Instructions to follow: Pick every line from the data that holds the word "Nepoznati".

Data for the task:
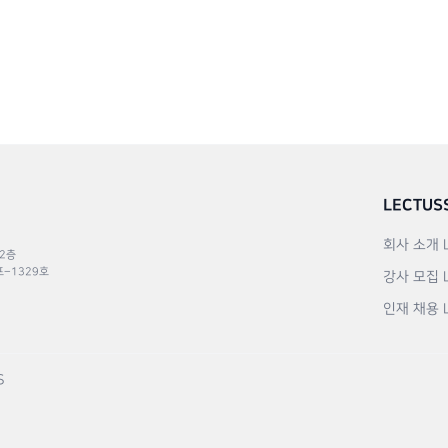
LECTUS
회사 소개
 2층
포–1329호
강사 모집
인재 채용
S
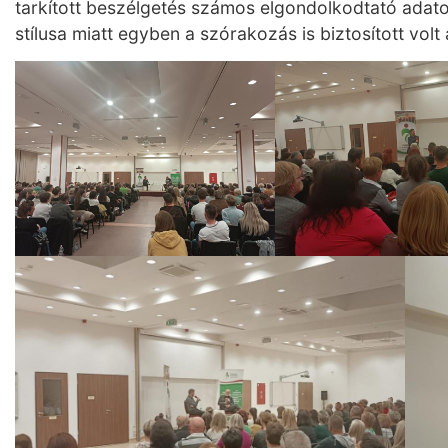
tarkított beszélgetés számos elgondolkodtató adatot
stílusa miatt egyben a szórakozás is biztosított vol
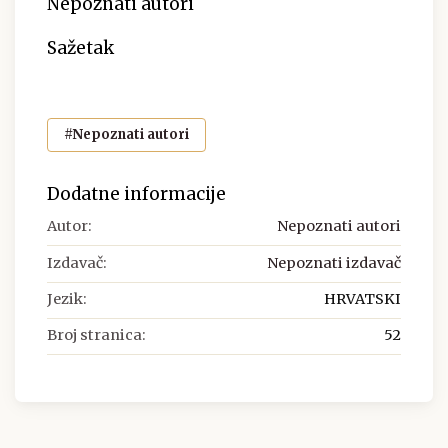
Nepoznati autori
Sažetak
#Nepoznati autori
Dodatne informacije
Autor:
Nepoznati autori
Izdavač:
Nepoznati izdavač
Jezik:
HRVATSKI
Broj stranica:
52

Solved exercise:
Nepoznati autori
#Nepoznati autori
Nepoznati autori
Nepoznati izdavač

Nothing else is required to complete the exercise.